# Spin pole downhaul block placement



## TSOJOURNER (Dec 16, 1999)

Hi all,

A co-owner on our 27ft racer wants to move the spin pole downhaul block back to the base of the mast from its usual position halfway between the mast and forestay, as we''ve recently broken the pole''s wire bridles due to cranking the pole back without releasing the downhaul (oops).

Moving the block back to the base of the mast seems dangerous to me as it''ll be under the bowman''s feet during jibes, and the downward tension on the bridles won''t be balanced. I''ve also never seen this on other boats.

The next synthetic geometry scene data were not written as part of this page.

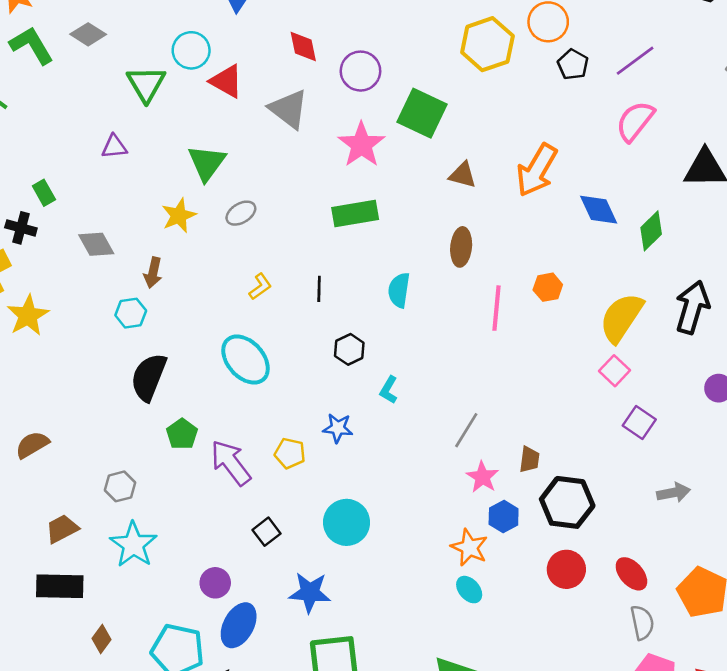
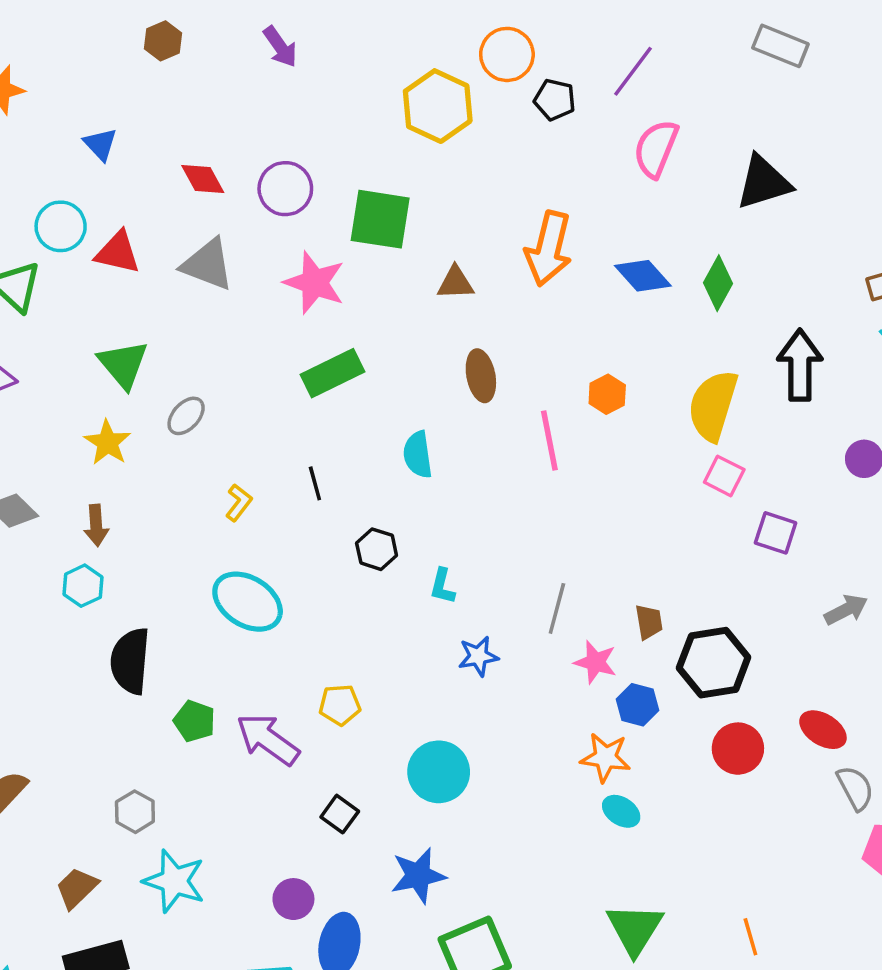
blue star: (338, 428) -> (478, 656), moved

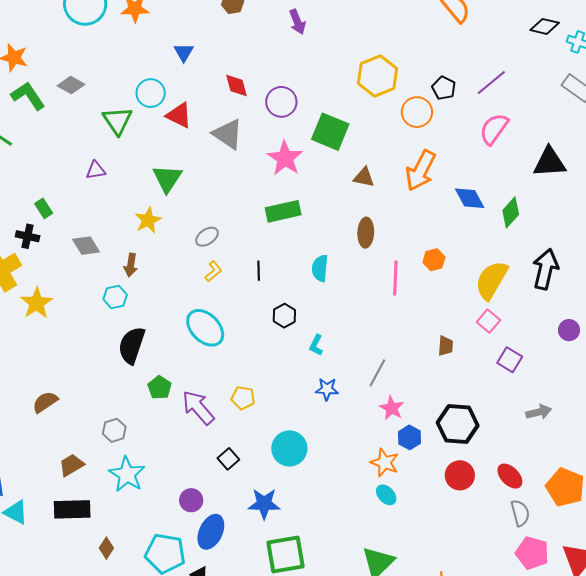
orange circle: (507, 54) -> (417, 112), moved
gray ellipse: (186, 416) -> (207, 237), moved
brown trapezoid: (649, 622) -> (445, 346), moved

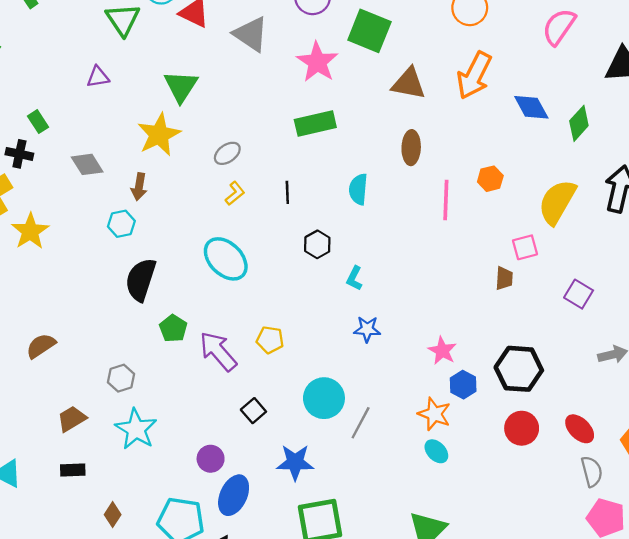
brown triangle: (364, 177) -> (409, 84), size x1.4
yellow star: (148, 220) -> (159, 135), size x1.4
pink square: (488, 321) -> (525, 247), moved, turned 35
gray line: (377, 373) -> (361, 423), moved
black rectangle: (72, 509) -> (73, 470), size x0.6

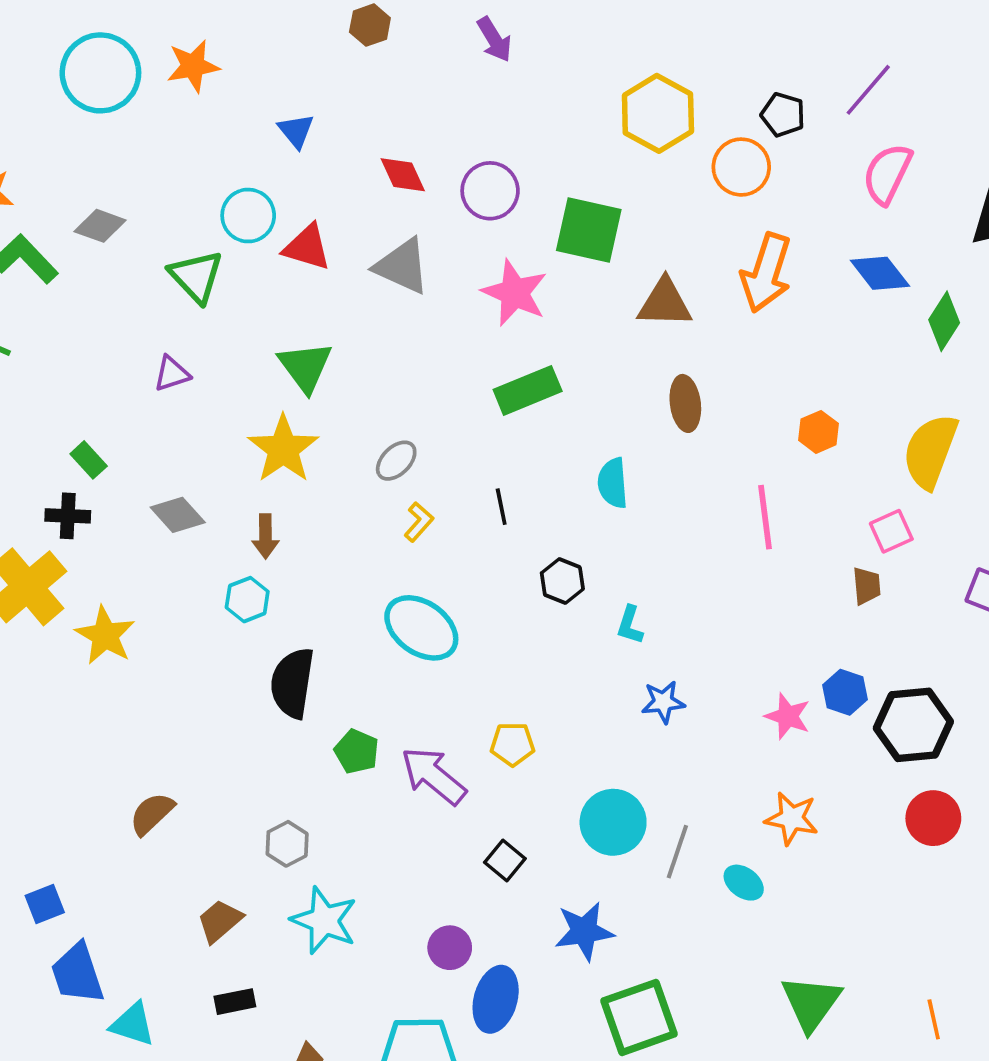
blue diamond: (531, 107) -> (880, 273), moved
pink line: (446, 200) -> (765, 517), moved
blue hexagon: (463, 385) -> (845, 692), moved
cyan ellipse: (436, 451) -> (744, 883), moved

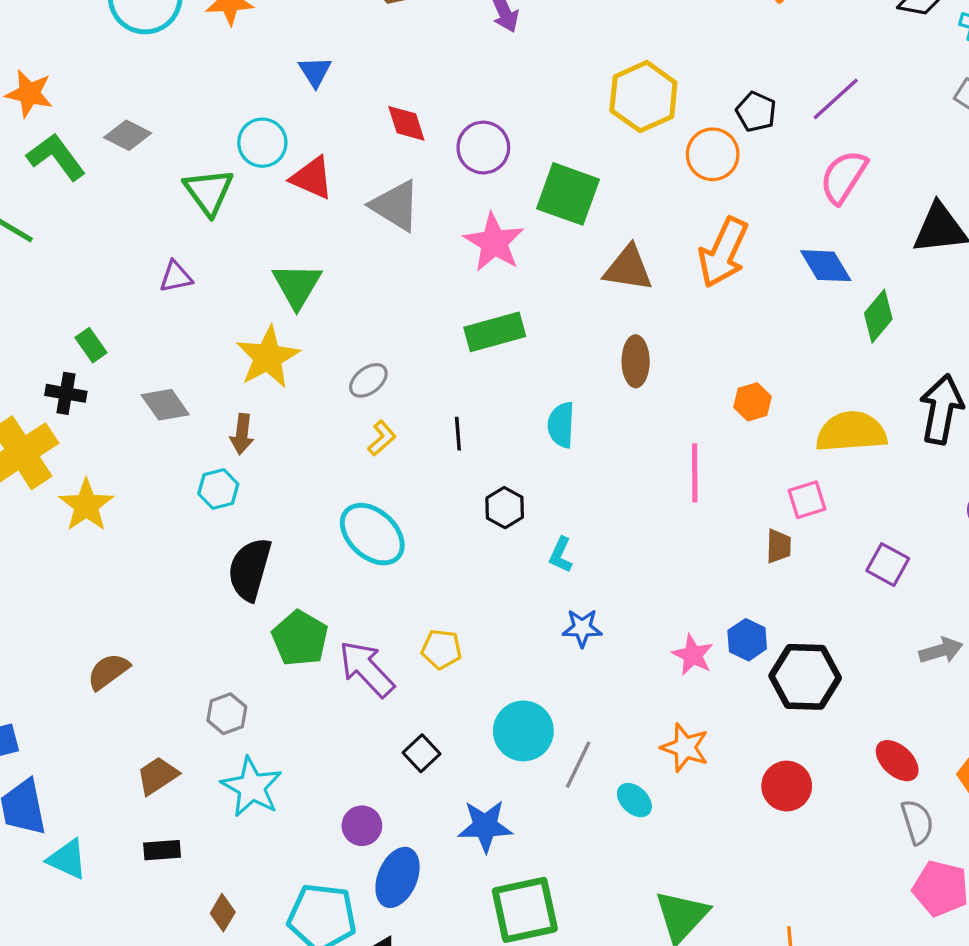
yellow semicircle: (930, 451) -> (851, 432), turned 58
green pentagon: (357, 751) -> (300, 638), size x1.4
red circle: (933, 818) -> (787, 786), moved

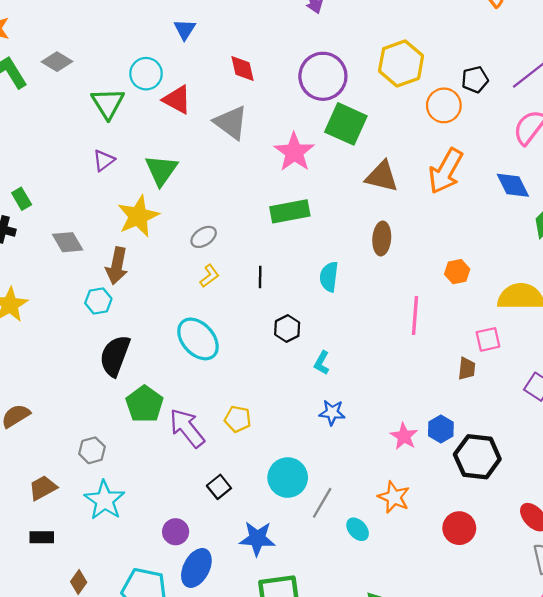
black pentagon: (756, 112) -> (475, 80), turned 30
purple circle: (483, 148) -> (323, 76), moved, size x1.4
purple triangle: (176, 277) -> (104, 160), moved, turned -30
brown arrow: (242, 434) -> (117, 266), size x1.4

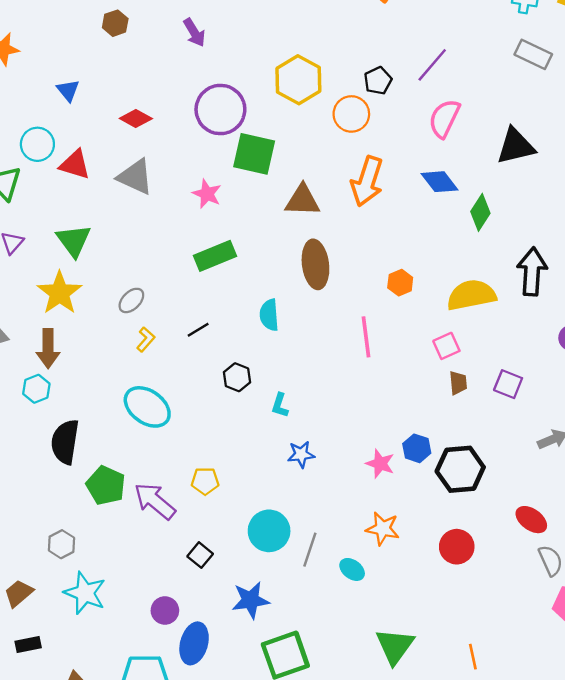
red diamond: (243, 69) -> (136, 119), turned -36
pink star: (294, 152) -> (207, 194), size x0.7
brown ellipse: (382, 239) -> (315, 264), size x1.4
black line: (260, 277) -> (198, 330), turned 70
brown trapezoid: (467, 369) -> (458, 383), moved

Can anyone advise as to whether this is safe / a good idea?


----------



## BenD (Apr 19, 2000)

This is a common arrangement on smaller boats such as the J-22''s that I also sail on. Workable and you do not have to adjust the downhaul or topping lift when moving the pole lateral position. BUT, there will no longer be anything pulling the pole forward; that is, in a jibe the pole tends to run back along the guy to the shrouds. Many of the boats with a mast-base arrangement use twings/tweakers to remedy this. I will leave the downhaul block forward on my 30'' ULDB; less of a task to adjust the downhaul than to adjust the twings on a boat this size. IMHO.


----------